Exact p-value computation and exact False Discovery Rate estimation for genome-wide association studies
Jerome Wojcik, Mickael Guedj, Karl Forner
Merck Serono, 9, chemin des Mines, 1202 Geneva, Switzerland
Genome-wide case-control association studies aim at identifying significant differential markers between sick and healthy populations. With the development of large-scale technologies allowing the genotyping of thousands of single nucleotide polymorphisms (SNPs) comes the practical issue of selecting the most probable set of associated markers. To overcome problems induced by computational noise and multiple testing, highly accurate but still tractable statistical methods are required.
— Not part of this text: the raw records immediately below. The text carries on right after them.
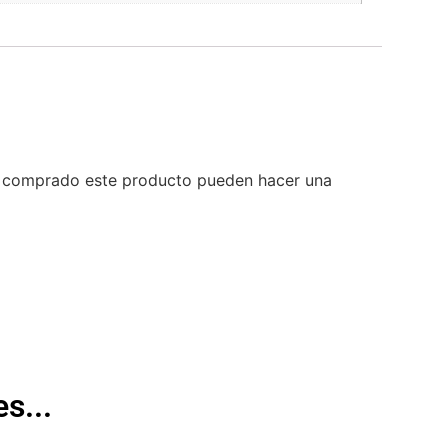
an comprado este producto pueden hacer una
s...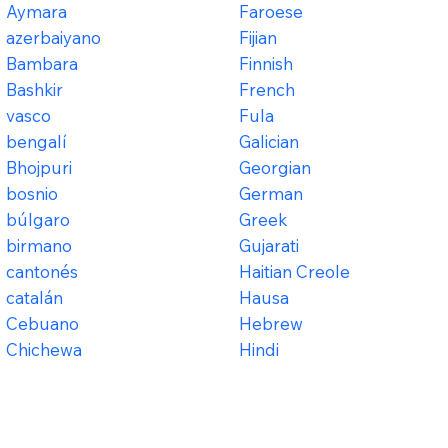
Aymara
Faroese
azerbaiyano
Fijian
Bambara
Finnish
Bashkir
French
vasco
Fula
bengalí
Galician
Bhojpuri
Georgian
bosnio
German
búlgaro
Greek
birmano
Gujarati
cantonés
Haitian Creole
catalán
Hausa
Cebuano
Hebrew
Chichewa
Hindi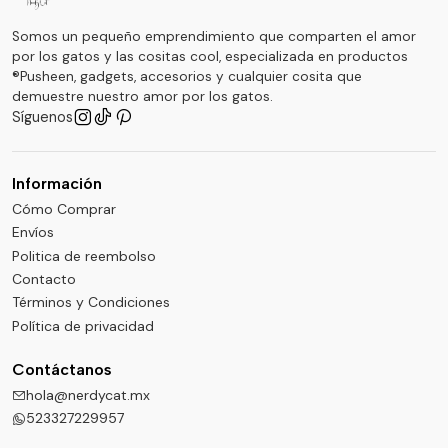
Somos un pequeño emprendimiento que comparten el amor
por los gatos y las cositas cool, especializada en productos
®Pusheen, gadgets, accesorios y cualquier cosita que
demuestre nuestro amor por los gatos.
Síguenos
Información
Cómo Comprar
Envíos
Politica de reembolso
Contacto
Términos y Condiciones
Política de privacidad
Contáctanos
hola@nerdycat.mx
523327229957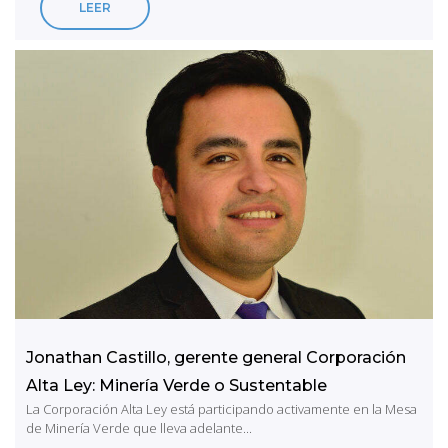
LEER
Jonathan Castillo, gerente general Corporación
Alta Ley: Minería Verde o Sustentable
La Corporación Alta Ley está participando activamente en la Mesa
de Minería Verde que lleva adelante...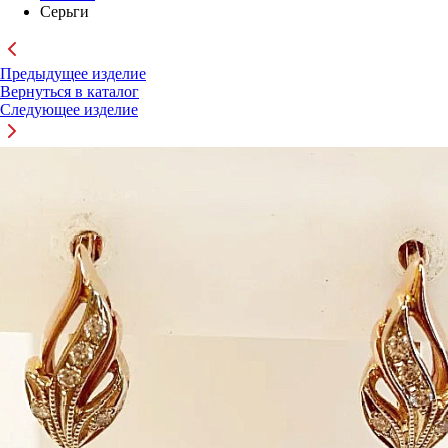
Серьги
Предыдущее изделие
Вернуться в каталог
Следующее изделие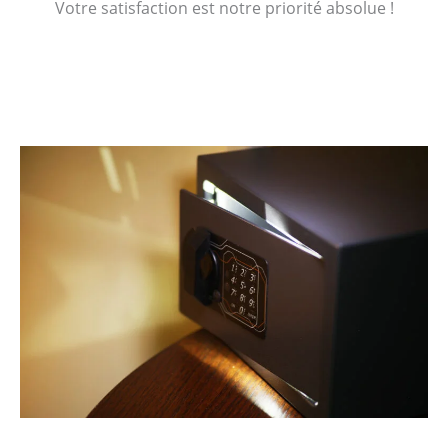
Votre satisfaction est notre priorité absolue !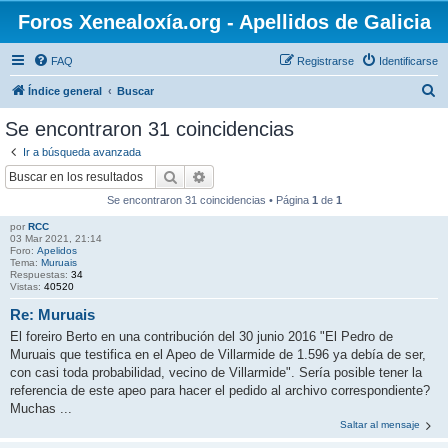
Foros Xenealoxía.org - Apellidos de Galicia
FAQ
Registrarse
Identificarse
B
Índice general
Buscar
u
Se encontraron 31 coincidencias
s
Ir a búsqueda avanzada
c
Buscar
Búsqueda avanzada
a
Se encontraron 31 coincidencias • Página
1
de
1
r
por
RCC
03 Mar 2021, 21:14
Foro:
Apelidos
Tema:
Muruais
Respuestas:
34
Vistas:
40520
Re: Muruais
El foreiro Berto en una contribución del 30 junio 2016 "El Pedro de
Muruais que testifica en el Apeo de Villarmide de 1.596 ya debía de ser,
con casi toda probabilidad, vecino de Villarmide". Sería posible tener la
referencia de este apeo para hacer el pedido al archivo correspondiente?
Muchas ...
Saltar al mensaje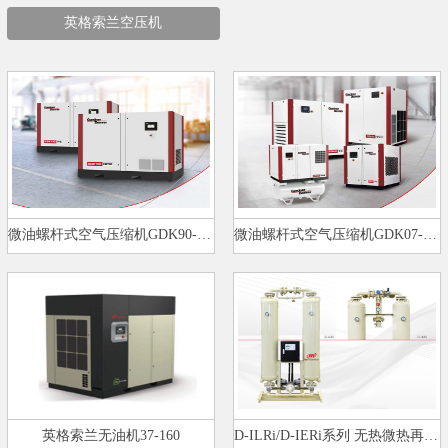
英格索兰空压机
微油螺杆式空气压缩机GDK90-160k…
微油螺杆式空气压缩机GDK07-75kW…
英格索兰无油机37-160
D-ILRi/D-IERi系列 无热微热再生…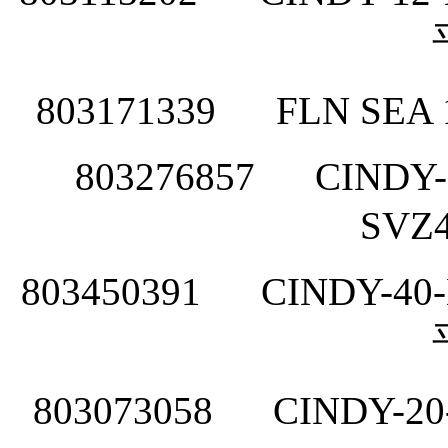
803171339
FLN SEA
803276857
CINDY-
SVZ
803450391
CINDY-40-
803073058
CINDY-20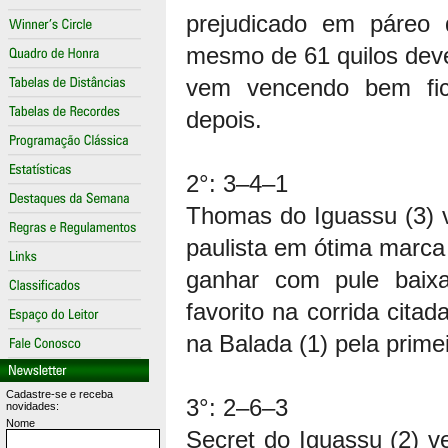
prejudicado em páreo
mesmo de 61 quilos deve 
vem vencendo bem fic
depois.
2°: 3–4–1
Thomas do Iguassu (3) 
paulista em ótima marc
ganhar com pule baixa
favorito na corrida cita
na Balada (1) pela primei
Cadastre-se e receba
3°: 2–6–3
novidades:
Nome
Secret do Iguassu (2) ve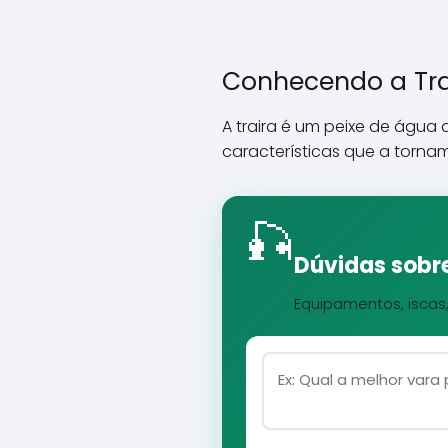
Conhecendo a Tra
A traira é um peixe de água 
características que a tornam
🎣
Dúvidas sobre
Equipamentos, iscas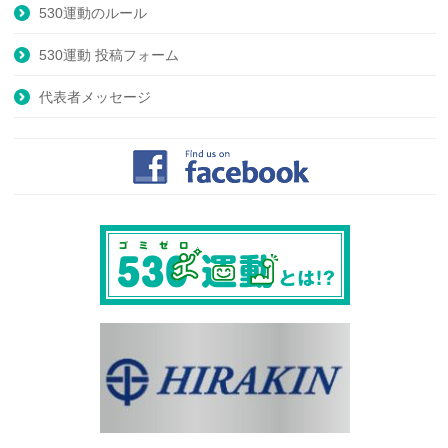
530運動のルール
530運動 投稿フォーム
代表者メッセージ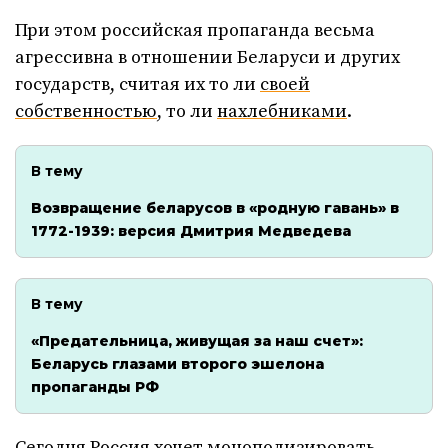
При этом российская пропаганда весьма
агрессивна в отношении Беларуси и других
государств, считая их то ли
своей
собственностью
, то ли
нахлебниками
.
В тему
Возвращение беларусов в «родную гавань» в
1772-1939: версия Дмитрия Медведева
В тему
«Предательница, живущая за наш счет»:
Беларусь глазами второго эшелона
пропаганды РФ
Сегодня Россия хочет монополизировать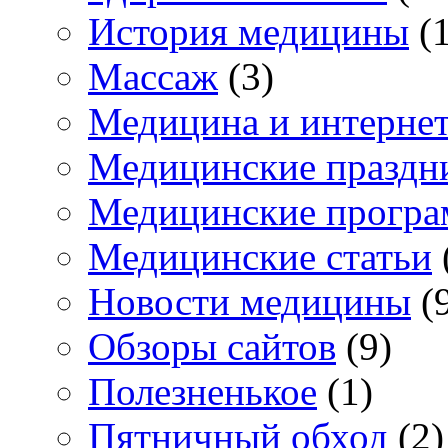
История медицины
(1
Массаж
(3)
Медицина и интерне
Медицинские праздн
Медицинские прогр
Медицинские статьи
Новости медицины
(
Обзоры сайтов
(9)
Полезненькое
(1)
Пятничный обход
(2)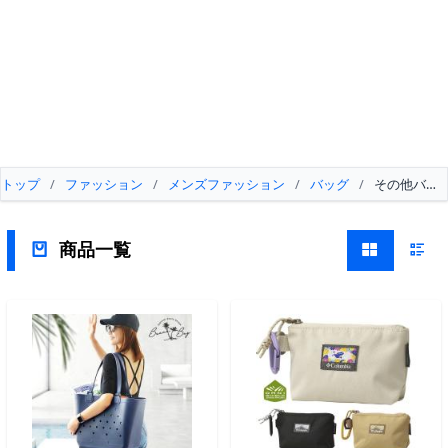
トップ
/
ファッション
/
メンズファッション
/
バッグ
/
その他バッ
商品一覧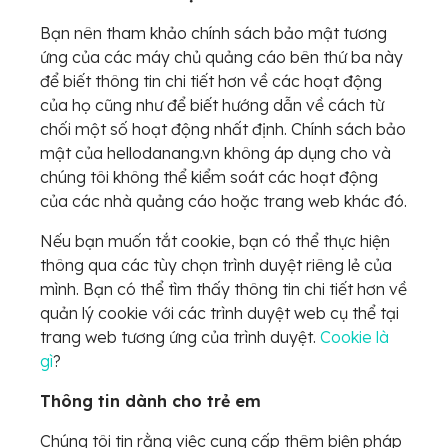
Bạn nên tham khảo chính sách bảo mật tương
ứng của các máy chủ quảng cáo bên thứ ba này
để biết thông tin chi tiết hơn về các hoạt động
của họ cũng như để biết hướng dẫn về cách từ
chối một số hoạt động nhất định. Chính sách bảo
mật của hellodanang.vn không áp dụng cho và
chúng tôi không thể kiểm soát các hoạt động
của các nhà quảng cáo hoặc trang web khác đó.
Nếu bạn muốn tắt cookie, bạn có thể thực hiện
thông qua các tùy chọn trình duyệt riêng lẻ của
mình. Bạn có thể tìm thấy thông tin chi tiết hơn về
quản lý cookie với các trình duyệt web cụ thể tại
trang web tương ứng của trình duyệt.
Cookie là
gì
?
Thông tin dành cho trẻ em
Chúng tôi tin rằng việc cung cấp thêm biện pháp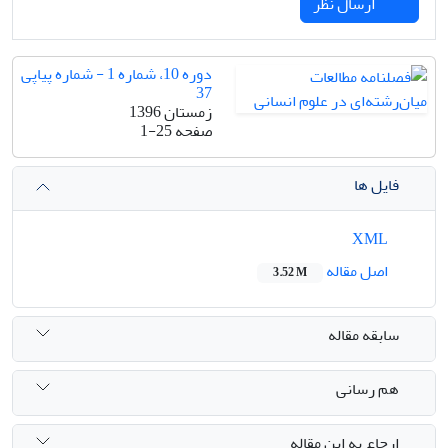
ارسال نظر
دوره 10، شماره 1 - شماره پیاپی
37
زمستان 1396
صفحه
1-25
فایل ها
XML
اصل مقاله
3.52 M
سابقه مقاله
هم رسانی
ارجاع به این مقاله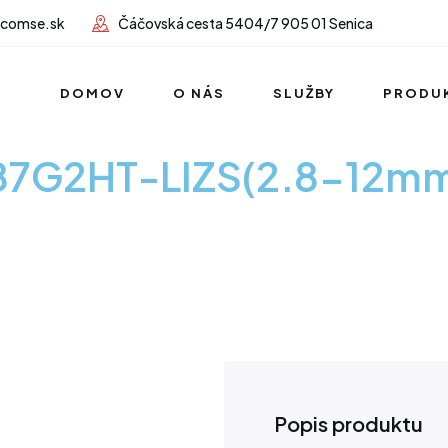
lcomse.sk
Čáčovská cesta 5404/7 905 01 Senica
DOMOV
O NÁS
SLUŽBY
PRODU
87G2HT-LIZS(2.8-12mm
Popis produktu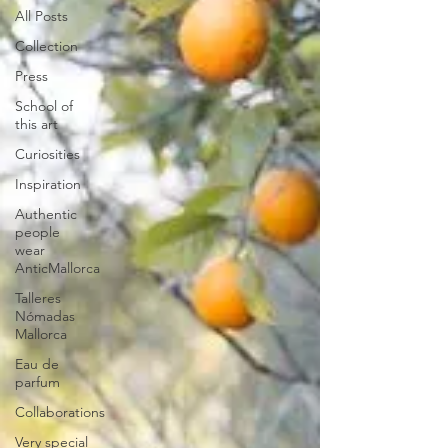
All Posts
Collection
Press
School of
this art
Curiosities
Inspiration
Authentic
people
wear
AnticMallorca
Talleres
Nómadas
Mallorca
Eau de
parfum
Collaborations
Very special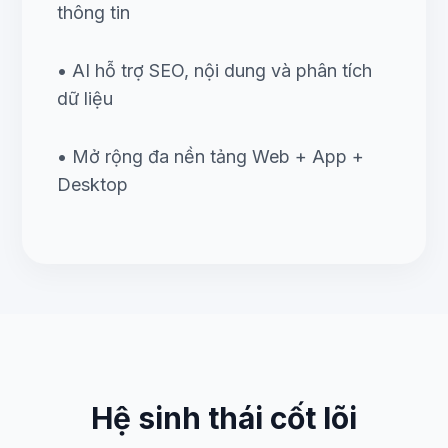
thông tin
• AI hỗ trợ SEO, nội dung và phân tích
dữ liệu
• Mở rộng đa nền tảng Web + App +
Desktop
Hệ sinh thái cốt lõi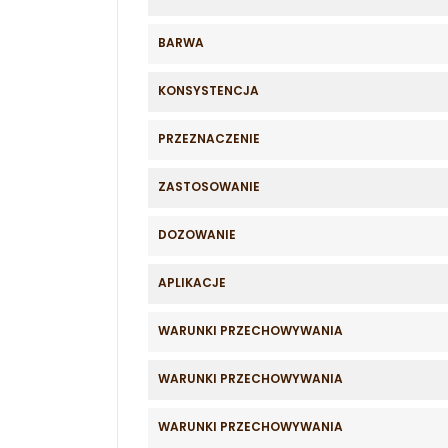
BARWA
KONSYSTENCJA
PRZEZNACZENIE
ZASTOSOWANIE
DOZOWANIE
APLIKACJE
WARUNKI PRZECHOWYWANIA
WARUNKI PRZECHOWYWANIA
WARUNKI PRZECHOWYWANIA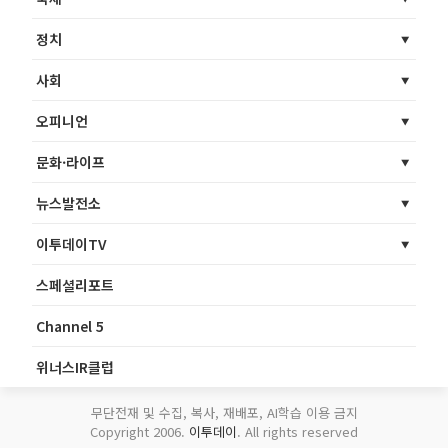
정치
사회
오피니언
문화·라이프
뉴스발전소
이투데이TV
스페셜리포트
Channel 5
위너스IR클럽
무단전재 및 수집, 복사, 재배포, AI학습 이용 금지
Copyright 2006.
이투데이
. All rights reserved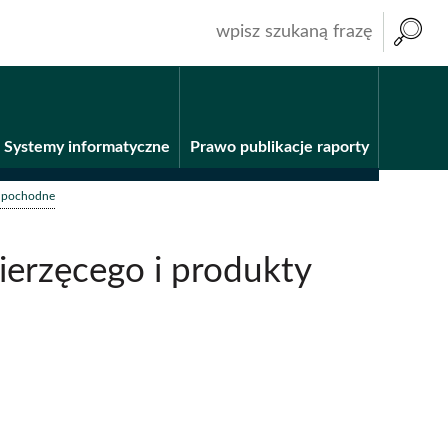
wpisz
szukaną
frazę
Systemy informatyczne
Prawo publikacje raporty
y pochodne
erzęcego i produkty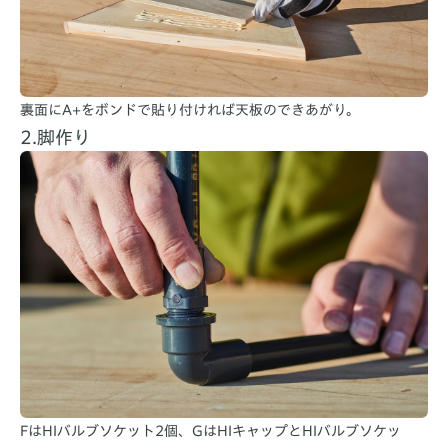
裏面にA+をボンドで貼り付ければ天板のできあがり。
2.脚作り
FはHIバルブソケット2個、GはHIキャップとHIバルブソケッ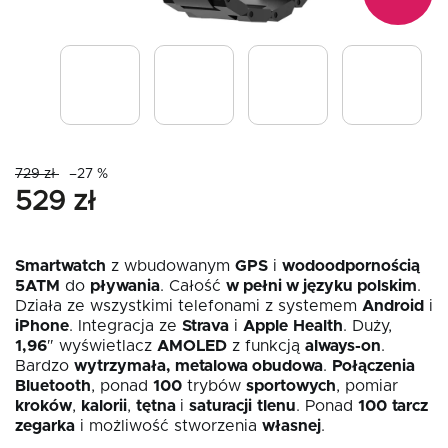
729 zł
–27 %
529 zł
Smartwatch
z wbudowanym
GPS
i
wodoodpornością
5ATM
do
pływania
. Całość
w pełni w języku polskim
.
Działa ze wszystkimi telefonami z systemem
Android
i
iPhone
. Integracja ze
Strava
i
Apple
Health
. Duży,
1,96
″ wyświetlacz
AMOLED
z funkcją
always-on
.
Bardzo
wytrzymała, metalowa obudowa
.
Połączenia
Bluetooth
, ponad
100
trybów
sportowych
, pomiar
kroków
,
kalorii
,
tętna
i
saturacji
tlenu
. Ponad
100
tarcz
zegarka
i możliwość stworzenia
własnej
.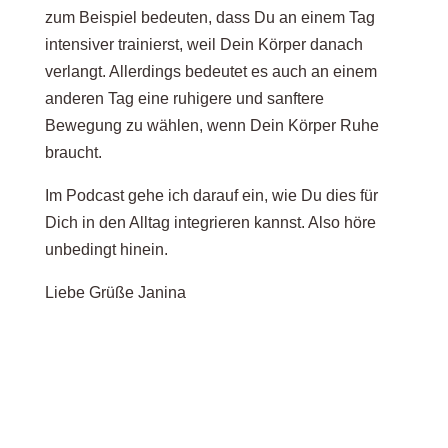
zum Beispiel bedeuten, dass Du an einem Tag
intensiver trainierst, weil Dein Körper danach
verlangt. Allerdings bedeutet es auch an einem
anderen Tag eine ruhigere und sanftere
Bewegung zu wählen, wenn Dein Körper Ruhe
braucht.
Im Podcast gehe ich darauf ein, wie Du dies für
Dich in den Alltag integrieren kannst. Also höre
unbedingt hinein.
Liebe Grüße Janina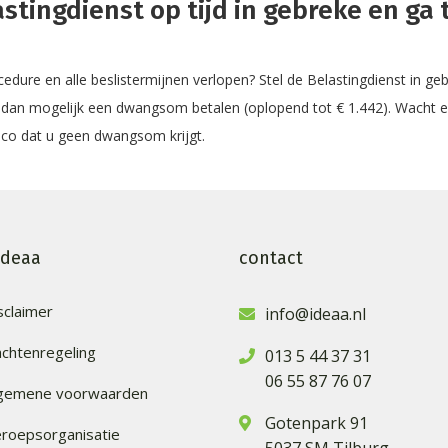
stingdienst op tijd in gebreke en ga t
ure en alle beslistermijnen verlopen? Stel de Belastingdienst in ge
dan mogelijk een dwangsom betalen (oplopend tot € 1.442). Wacht ech
sico dat u geen dwangsom krijgt.
ideaa
contact
sclaimer
info@ideaa.nl
achtenregeling
013 5 44 37 31
06 55 87 76 07
lgemene voorwaarden
Gotenpark 91
roepsorganisatie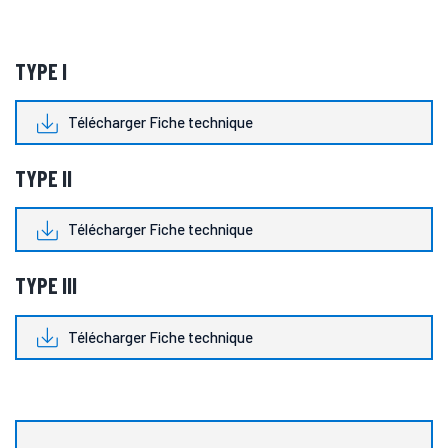
TYPE I
Télécharger Fiche technique
TYPE II
Télécharger Fiche technique
TYPE III
Télécharger Fiche technique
We have developed a pipeline of tools and exact algorithms (i.e. non-asymptotic and not permutation-based) to meet those requirements. First, exact and unbiased association probability values (p-values) are computed for allelic and genotypic frequencies, and second exact False Discovery Rate (FDR) are estimated for various statistics, including classical single-study statistic (Pearson allelic or genotypic), an allelic-genotypic meta-statistic, and a multi-studies replication statistic. All algorithms have been optimized to be computationally tractable. Benchmarked on simulated data, they outperform previous methods in terms of accuracy and computation time. For example, a genome-wide association study involving 1,000 individuals and 500,000 SNPs is comprehensively analyzed and FDR-controlled in 2 hours. Last, we exemplify the benefits of these novel methods by applying them to the analysis of experimental genotyping data of three Multiple Sclerosis case-control association studies.